For pointer arithmetics, if you really needs them, you can follow this post for a safe well defined scope in which pointer arithmetics is allowed: https://forum.nim-lang.org/t/1188#7366
template ptrMath*(body: untyped) =
template `+`*[T](p: ptr T, off: int): ptr T =
cast[ptr type(p[])](cast[ByteAddress](p) +% off * sizeof(p[]))
template `+=`*[T](p: ptr T, off: int) =
p = p + off
template `-`*[T](p: ptr T, off: int): ptr T =
cast[ptr type(p[])](cast[ByteAddress](p) -% off * sizeof(p[]))

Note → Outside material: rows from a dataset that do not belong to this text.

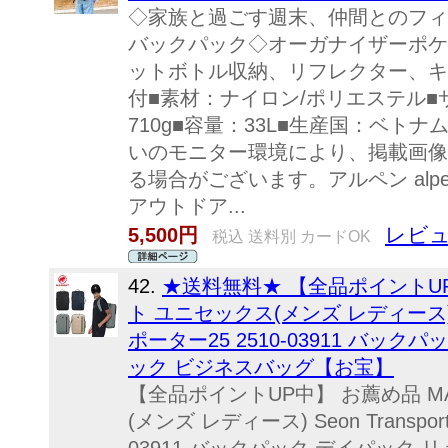
◇家族と過ごす週末、仲間とのフィ
バックパック◇オーガナイザーポケ
ットボトル収納、リフレクター、キ
付■素材：ナイロン/ポリエステル■サイ
710g■容量：33L■生産国：ベトナ
いのモニター環境により、掲載画像
る場合がございます。アルペン alpen
アウトドア...
レビュ
5,500円
税込 送料別 カードOK
42.
★送料無料★ 【全品ポイントUP
ト ユニセックス(メンズ レディース) Seo
ポーター25 2510-03911 バッ
ック ビジネスバッグ【お宝】
【全品ポイントUP中】 お薦め品 M
(メンズ レディース) Seon Transpor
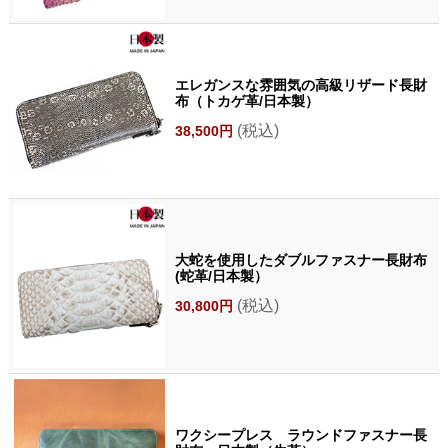
エレガンスな雰囲気の高級リザード長財
布（トカゲ革/日本製）
(税込)
38,500円
大蛇を使用したダブルファスナー長財布
(蛇革/日本製）
(税込)
30,800円
ワクシープレス ラウンドファスナー長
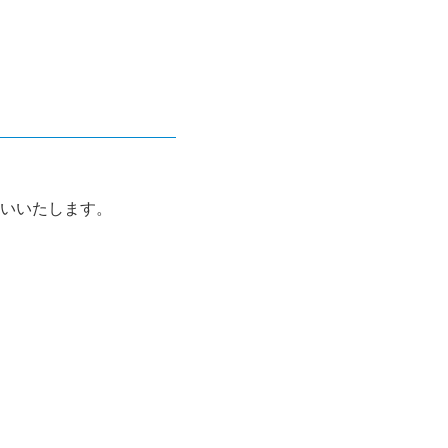
いいたします。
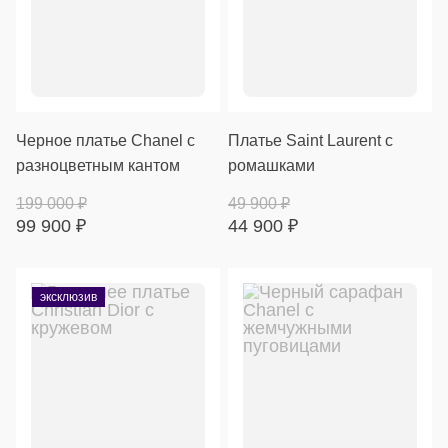
Черное платье Chanel с
Платье Saint Laurent с
разноцветным кантом
ромашками
199 000
₽
49 900
₽
99 900
₽
44 900
₽
эксклюзив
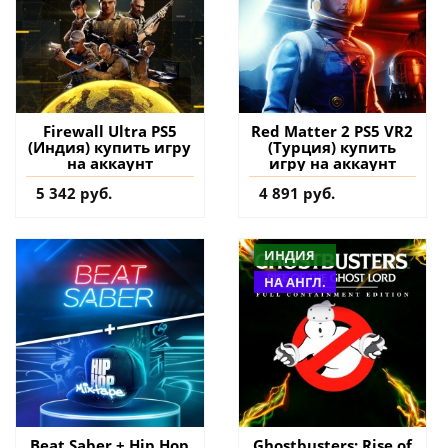
Firewall Ultra PS5
Red Matter 2 PS5 VR2
(Индия) купить игру
(Турция) купить
на аккаунт
игру на аккаунт
5 342 руб.
4 891 руб.
ИНДИЯ
НА АНГЛ.
Beat Saber + Hip Hop
Ghostbusters: Rise of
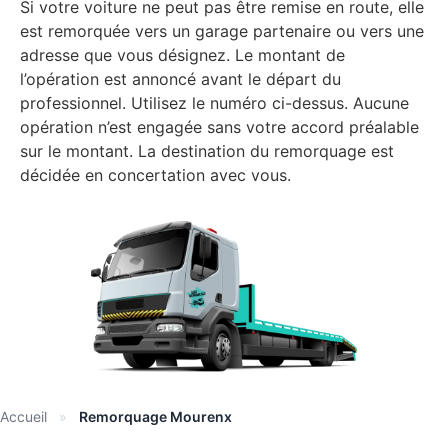
Si votre voiture ne peut pas être remise en route, elle
est remorquée vers un garage partenaire ou vers une
adresse que vous désignez. Le montant de
l’opération est annoncé avant le départ du
professionnel. Utilisez le numéro ci-dessus. Aucune
opération n’est engagée sans votre accord préalable
sur le montant. La destination du remorquage est
décidée en concertation avec vous.
Accueil
»
Remorquage Mourenx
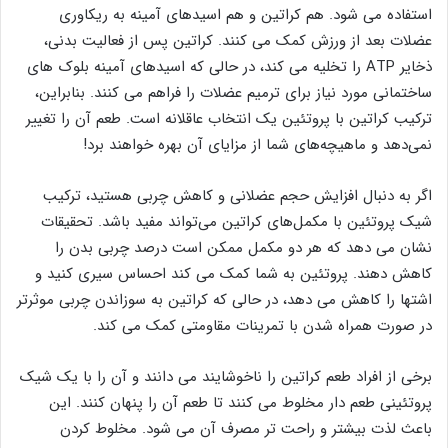
استفاده می شود. هم کراتین و هم اسیدهای آمینه به ریکاوری
عضلات بعد از ورزش کمک می کنند. کراتین پس از فعالیت بدنی،
ذخایر ATP را تخلیه می کند، در حالی که اسیدهای آمینه بلوک های
ساختمانی مورد نیاز برای ترمیم عضلات را فراهم می کنند. بنابراین،
ترکیب کراتین با پروتئین یک انتخاب عاقلانه است. طعم آن را تغییر
نمی‌دهد و ماهیچه‌های شما از مزایای آن بهره خواهند برد!
اگر به دنبال افزایش حجم عضلانی و کاهش چربی هستید، ترکیب
شیک پروتئین با مکمل‌های کراتین می‌تواند مفید باشد. تحقیقات
نشان می دهد که هر دو مکمل ممکن است درصد چربی بدن را
کاهش دهند. پروتئین به شما کمک می کند احساس سیری کنید و
اشتها را کاهش می دهد، در حالی که کراتین به سوزاندن چربی موثرتر
در صورت همراه شدن با تمرینات مقاومتی کمک می کند.
برخی از افراد طعم کراتین را ناخوشایند می دانند و آن را با یک شیک
پروتئینی طعم دار مخلوط می کنند تا طعم آن را پنهان کنند. این
باعث لذت بیشتر و راحت تر مصرف آن می شود. مخلوط کردن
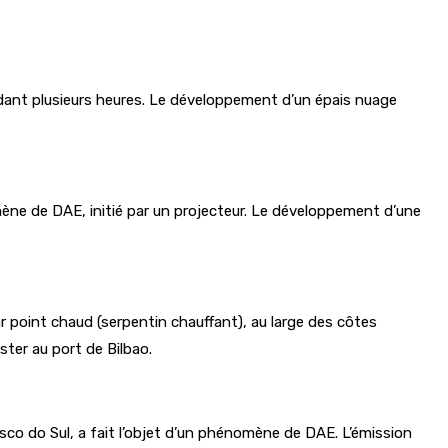
endant plusieurs heures. Le développement d’un épais nuage
ène de DAE, initié par un projecteur. Le développement d’une
r point chaud (serpentin chauffant), au large des côtes
ster au port de Bilbao.
co do Sul, a fait l’objet d’un phénomène de DAE. L’émission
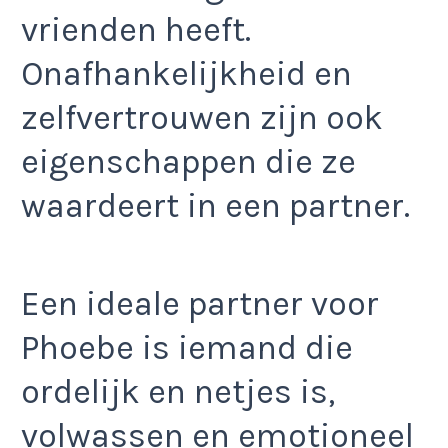
vrienden heeft.
Onafhankelijkheid en
zelfvertrouwen zijn ook
eigenschappen die ze
waardeert in een partner.
Een ideale partner voor
Phoebe is iemand die
ordelijk en netjes is,
volwassen en emotioneel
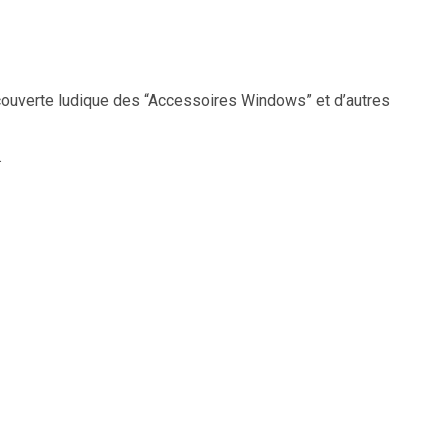
découverte ludique des “Accessoires Windows” et d’autres
.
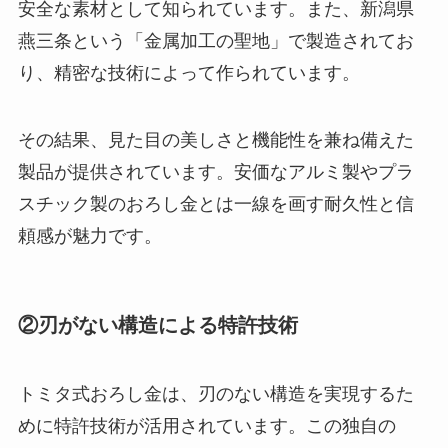
安全な素材として知られています。また、新潟県
燕三条という「金属加工の聖地」で製造されてお
り、精密な技術によって作られています。
その結果、見た目の美しさと機能性を兼ね備えた
製品が提供されています。安価なアルミ製やプラ
スチック製のおろし金とは一線を画す耐久性と信
頼感が魅力です。
②刃がない構造による特許技術
トミタ式おろし金は、刃のない構造を実現するた
めに特許技術が活用されています。この独自の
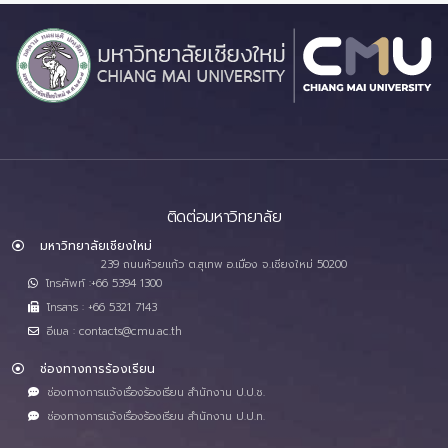
ติดต่อมหาวิทยาลัย
มหาวิทยาลัยเชียงใหม่
239 ถนนห้วยแก้ว ต.สุเทพ อ.เมือง จ.เชียงใหม่ 50200
โทรศัพท์ :+66 5394 1300
โทรสาร : +66 5321 7143
อีเมล : contacts@cmu.ac.th
ช่องทางการร้องเรียน
ช่องทางการแจ้งเรื่องร้องเรียน สำนักงาน ป.ป.ช.
ช่องทางการแจ้งเรื่องร้องเรียน สำนักงาน ป.ป.ท.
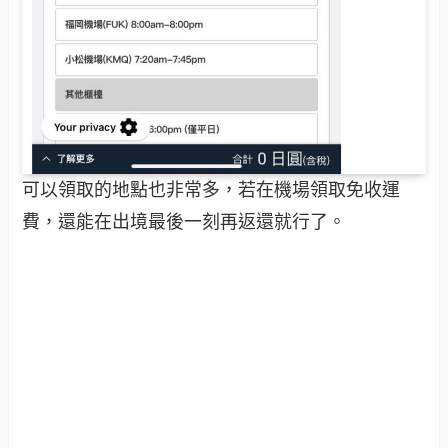
可以領取的地點也非常多，若在機場領取免收運
費，還能在出境最後一刻再返還就行了。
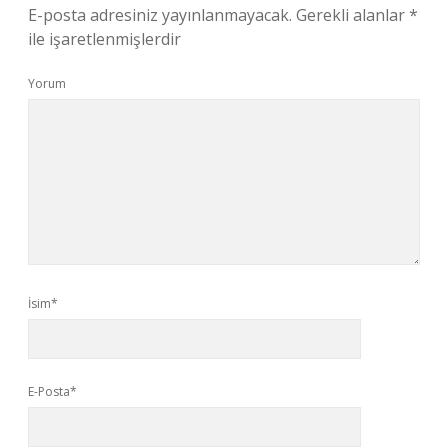
E-posta adresiniz yayınlanmayacak.
Gerekli alanlar
*
ile işaretlenmişlerdir
Yorum
İsim*
E-Posta*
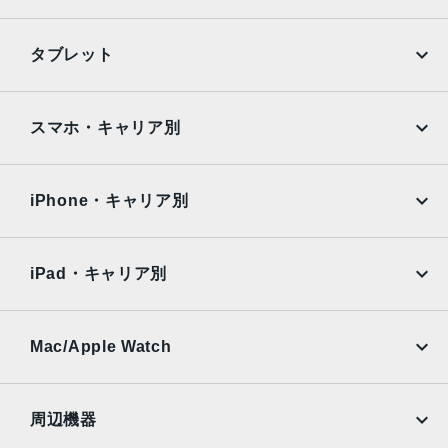
m、ƒ/1.6絞り値、センサーシフト光学式手ぶれ補正、100%
Focus Pixels12MP超広角：13mm、ƒ/2.2絞り値と120°視
iPhone
Galaxy
タブレット
野角、100% Focus Pixels2倍の光学ズームイン、2倍の光
Google Pixel
Xperia
学ズームアウト、4倍の光学ズームレ ン ジ最大10倍のデジタ
ルズーム
iPad
iPad mini
AQUOS
Xiaomi
スマホ・キャリア別
TrueDepthカメラ
iPad Air
iPad Pro
OPPO
Android
12MPカメラƒ/1.9絞り値
docomo
au
Surface
Galaxy Tab
iPhone・キャリア別
生体認証
SoftBank
楽天モバイル
Xiaomi Tablet
TrueDepthカメラによる顔認識の有効化
docomo
au
Ymobile
SIMフリー
iPad・キャリア別
発売日
SoftBank
楽天モバイル
2024年9月20日
UQmobile
au
SoftBank
Ymobile
SIMフリー
Mac/Apple Watch
docomo
Wi-Fi
UQmobile
MacBook
MacBook Air
周辺機器
MacBook Pro
iMac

template `-=`*[T](p: ptr T, off: int) =
p = p - off
template `[]`*[T](p: ptr T, off: int): T =
(p + off)[]
template `[]=`*[T](p: ptr T, off: int, val: T) =
(p + off)[] = val
body
when isMainModule:
ptrMath:
var a: array[0..3, int]
for i in a.low..a.high:
a[i] += i
var p = addr(a[0])
p += 1
p[0] -= 2
echo p[0], " ", p[1]
Alternatively, for lower overhead this is what I use in Laser, the future very low-level machine and deep learning backend of Arraymancer:
# Warning for pointer arithmetics be careful of not passing a `var ptr`
# to a function as `var` are passed by hidden pointers in Nim and the wrong
# pointer will be modified. Templates are fine.
func `+`*(p: ptr, offset: int): type(p) {.inline.}=
## Pointer increment
{.emit: "`result` = `p` + `offset`;".}
+= should be defined in terms of + because var are passed by hidden pointers and the wrong pointer will be updated if you use "emit".
Hi @mratsim,
First, you have done great job with arraymancer. Kudos!
Thanks a lot for the detailed explanation about ptr arithmetic to access buffer elements. Particularly, casting to UncheckedArray is very useful in my case. Other ways have many use cases too.
I am going to update my Numpy array access example using the new info you provided.